> The specific method that's causing me trouble right at the moment is "computeC...

> The specific method that's causing me trouble right at the moment is "computeCommandEncoder"

Yeah, it looks like there's no way to avoid autorelease here.

> It looks like objc_retainAutoreleasedReturnValue might be exactly what I'm looking for, even if it isn't 100% guaranteed; if I'm understanding, it would be safe, and wouldn't actually leak as long as you had an autorelease pool somewhere in the chain.

Indeed it would be safe and wouldn't leak, but the optimization is very much not guaranteed. It's based on the autorelease implementation manually reading the instruction at its return address to see if it's about to call objc_retainAutoreleaseReturnValue. See the description here:

https://github.com/apple-opensource/objc4/blob/a367941bce42b...

In fact – I did not know this before just now – on every arch other than x86-64 it requires a magic assembly sequence to be placed between the call to an autoreleasing method and the call to objc_retainAutoreleaseReturnValue.

It looks like swiftc implements this by just emitting LLVM inline asm blocks:

    %6 = call %1* bitcast (void ()* @objc_msgSend to %1* (i8*, i8*, %0*)*)(i8* %5, i8* %3, %0* %4) #4
    call void asm sideeffect "mov\09fp, fp\09\09// marker for objc_retainAutoreleaseReturnValue", ""()
    %7 = bitcast %1* %6 to i8*
    %8 = call i8* @llvm.objc.retainAutoreleasedReturnValue(i8* %7)

This is optimistically assuming that LLVM won't emit any instructions between the call instruction and the magic asm, which is not guaranteed, especially if compiler optimizations are off. But if it does emit extra instructions, then you just don't get the autorelease optimization: the object is added to the autorelease pool, and objc_retainAutoreleaseReturnValue simply calls objc_retain.
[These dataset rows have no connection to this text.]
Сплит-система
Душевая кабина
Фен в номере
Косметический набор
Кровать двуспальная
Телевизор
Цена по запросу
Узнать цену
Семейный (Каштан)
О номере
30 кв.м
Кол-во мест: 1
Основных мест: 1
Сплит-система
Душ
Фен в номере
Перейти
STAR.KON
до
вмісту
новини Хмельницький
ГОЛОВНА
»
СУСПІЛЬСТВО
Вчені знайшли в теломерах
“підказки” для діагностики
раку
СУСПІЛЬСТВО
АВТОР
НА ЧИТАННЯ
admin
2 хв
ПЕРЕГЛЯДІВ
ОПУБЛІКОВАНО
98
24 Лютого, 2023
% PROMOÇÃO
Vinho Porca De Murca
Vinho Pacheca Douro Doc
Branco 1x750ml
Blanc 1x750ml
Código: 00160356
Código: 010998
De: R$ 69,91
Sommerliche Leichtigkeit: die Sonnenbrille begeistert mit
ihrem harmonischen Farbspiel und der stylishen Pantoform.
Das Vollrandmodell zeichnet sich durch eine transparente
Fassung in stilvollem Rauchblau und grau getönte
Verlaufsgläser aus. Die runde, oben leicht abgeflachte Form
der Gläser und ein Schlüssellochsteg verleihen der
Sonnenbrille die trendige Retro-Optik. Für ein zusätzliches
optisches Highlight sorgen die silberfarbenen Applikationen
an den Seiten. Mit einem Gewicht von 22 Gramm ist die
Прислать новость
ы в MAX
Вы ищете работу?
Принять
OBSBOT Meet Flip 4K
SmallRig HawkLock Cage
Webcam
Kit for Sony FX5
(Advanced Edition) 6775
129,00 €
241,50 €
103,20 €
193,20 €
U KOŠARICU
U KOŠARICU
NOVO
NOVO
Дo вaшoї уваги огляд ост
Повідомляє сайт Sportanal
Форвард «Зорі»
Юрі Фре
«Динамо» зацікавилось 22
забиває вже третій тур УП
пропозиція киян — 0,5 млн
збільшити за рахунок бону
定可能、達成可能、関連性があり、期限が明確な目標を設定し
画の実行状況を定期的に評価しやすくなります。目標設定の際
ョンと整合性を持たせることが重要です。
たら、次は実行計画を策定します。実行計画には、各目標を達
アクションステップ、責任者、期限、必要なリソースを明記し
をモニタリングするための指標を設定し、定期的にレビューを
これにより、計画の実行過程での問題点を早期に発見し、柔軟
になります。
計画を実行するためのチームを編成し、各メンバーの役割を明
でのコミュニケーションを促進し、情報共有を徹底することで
(…Though, on second look, it seems that swiftc and clang sometimes use a different, more robust approach to emitting the same magic instruction… but only sometimes.)

Regardless, enough stars have to align for the optimization to work that you shouldn't rely on it to avoid a (temporary) memory leak; you should only treat it as an optional micro-optimization.

That said, the C++ buildings could have implemented the same scheme using inline assembly. And so could the Rust crate (edit: well, I guess inline asm is not stable in Rust yet). It's not the like magic instructions are ABI unstable or anything, given that clang and swiftc happily stick them in when compiling any old Objective-C or Swift code. But I'm guessing the authors of the C++ bindings either didn't want to bother with inline assembly, or considered it an unnecessary micro-optimization. Or perhaps didn't even know about it. /shrug/